1. Only include relevant information.
When crafting your resume, your goal should be to minimize the number of words on the page. Think carefully about what hiring managers actually want and need to see. First of all, no one cares about your GPA, and you should only include scholarships and awards that are widely known as prestigious or are specifically related to the industry. Remember that priorities within academia -- meaning the things that have been your top priorities for most of your life -- are not the same as those in the working world. Instead, experience is what counts; if you have industry internships, these should be the central focus of your resume because the skills you learned there will be the most relevant information for a hiring manager. If you have enough internship experience to fill up the page, leave all the other stuff off.

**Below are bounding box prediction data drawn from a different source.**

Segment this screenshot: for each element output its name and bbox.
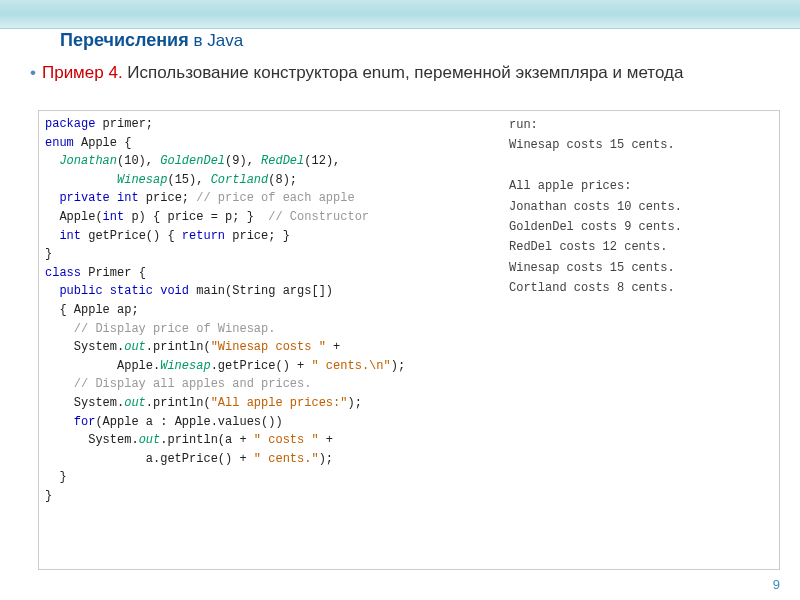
code-token: primer; <box>95 117 153 131</box>
code-token: (8); <box>268 173 297 187</box>
code-token: out <box>139 433 161 447</box>
code-token: enum <box>45 136 74 150</box>
code-token: a.getPrice() + <box>45 452 254 466</box>
output-line: Winesap costs 15 cents. <box>509 261 675 275</box>
code-token: for <box>45 415 95 429</box>
code-token <box>45 173 117 187</box>
code-token: Apple. <box>45 359 160 373</box>
code-token: class <box>45 266 81 280</box>
code-token: Apple { <box>74 136 132 150</box>
code-token: + <box>326 340 340 354</box>
code-token: (15), <box>167 173 210 187</box>
title-java: Java <box>207 31 243 50</box>
code-token: Winesap <box>117 173 167 187</box>
code-token: getPrice() { <box>81 229 182 243</box>
code-token: (9), <box>225 154 261 168</box>
code-token: System. <box>45 396 124 410</box>
output-line: Winesap costs 15 cents. <box>509 138 675 152</box>
code-token <box>45 154 59 168</box>
code-token: GoldenDel <box>160 154 225 168</box>
output-line: Cortland costs 8 cents. <box>509 281 675 295</box>
title-main: Перечисления <box>60 30 189 50</box>
code-token: .println( <box>146 396 211 410</box>
code-token: .println( <box>146 340 211 354</box>
code-token: "All apple prices:" <box>211 396 348 410</box>
code-token: } <box>45 470 67 484</box>
code-token: // Display all apples and prices. <box>45 377 311 391</box>
output-line: Jonathan costs 10 cents. <box>509 200 682 214</box>
code-token: ); <box>391 359 405 373</box>
code-token: (10), <box>117 154 160 168</box>
code-token: System. <box>45 340 124 354</box>
code-token: Apple( <box>45 210 103 224</box>
code-token: " cents." <box>254 452 319 466</box>
code-token: p) { price = p; } <box>124 210 268 224</box>
code-token: public static void <box>45 284 189 298</box>
code-token: System. <box>45 433 139 447</box>
code-token: " costs " <box>254 433 319 447</box>
code-token: } <box>45 247 52 261</box>
code-token: ); <box>319 452 333 466</box>
output-line: RedDel costs 12 cents. <box>509 240 667 254</box>
example-label: Пример 4. <box>42 63 123 82</box>
code-token: (12), <box>304 154 340 168</box>
code-token: int <box>45 229 81 243</box>
code-token: out <box>124 396 146 410</box>
code-token: // price of each apple <box>196 191 354 205</box>
code-token: // Constructor <box>268 210 369 224</box>
code-token: main(String args[]) <box>189 284 333 298</box>
code-token: Primer { <box>81 266 146 280</box>
example-desc: Использование конструктора enum, перемен… <box>123 63 684 82</box>
code-token: price; <box>139 191 197 205</box>
code-token: Winesap <box>160 359 210 373</box>
code-token: + <box>319 433 333 447</box>
output-line: GoldenDel costs 9 cents. <box>509 220 682 234</box>
title-in: в <box>189 31 207 50</box>
slide-number: 9 <box>773 577 780 592</box>
code-token: "Winesap costs " <box>211 340 326 354</box>
code-token: { Apple ap; <box>45 303 139 317</box>
slide-title: Перечисления в Java <box>60 30 243 51</box>
code-token: package <box>45 117 95 131</box>
code-token: Jonathan <box>59 154 117 168</box>
bullet-dot: • <box>30 63 36 82</box>
code-token: out <box>124 340 146 354</box>
code-token: .println(a + <box>160 433 254 447</box>
code-token: ); <box>347 396 361 410</box>
subtitle-bullet: •Пример 4. Использование конструктора en… <box>30 62 770 84</box>
code-token: " cents.\n" <box>311 359 390 373</box>
output-line: All apple prices: <box>509 179 631 193</box>
code-token: Cortland <box>211 173 269 187</box>
code-token: RedDel <box>261 154 304 168</box>
code-block: package primer; enum Apple { Jonathan(10… <box>45 115 465 505</box>
code-token: return <box>182 229 225 243</box>
code-token: private int <box>45 191 139 205</box>
code-token: } <box>45 489 52 503</box>
header-decoration <box>0 0 800 29</box>
output-line: run: <box>509 118 538 132</box>
code-token: price; } <box>225 229 290 243</box>
code-token: int <box>103 210 125 224</box>
code-token: // Display price of Winesap. <box>45 322 275 336</box>
content-frame: package primer; enum Apple { Jonathan(10… <box>38 110 780 570</box>
code-token: (Apple a : Apple.values()) <box>95 415 282 429</box>
code-token: .getPrice() + <box>211 359 312 373</box>
output-block: run: Winesap costs 15 cents. All apple p… <box>509 115 771 299</box>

Otherwise, include any non-industry professional experiences (internships and otherwise) or campus leadership experiences that have transferable skills, and list them in chronological order. You might even include some of your coursework in the education section to show additional knowledge of the industry. Bottom line, remember to be selective as you decide what experience and information to include on your resume. No one expects you to have a robust resume when you're first starting out, so less is more: Relevant = important, unrelated = unnecessary.
2. Don’t overdo it.
When applying for entry-level jobs, you want to demonstrate that you know your place and aren’t expecting to run the company. No one wants to hire people who are too big for their britches, so you have to find a way to show off your most impressive skills and experiences without sounding presumptuous. Listing student film projects on your resume can lead to this trap if you're not careful. If the entire experience section of your resume is organized by film titles and roles like executive producer, director, and writer without context, it will look like you’ve produced a bunch of content no one has ever heard of, and you’re going to sound like a quack. Instead, make it clear that these were all student films. Student film projects provide valuable experience but aren’t necessarily representative of working in the industry, so if you call attention to the fact that you worked on these films within the school setting (you may even want to list them in the education section if you have enough internships in the experience section), you’ll come across as a candidate with reasonable expectations for your first job. Which leads us to our next point . . .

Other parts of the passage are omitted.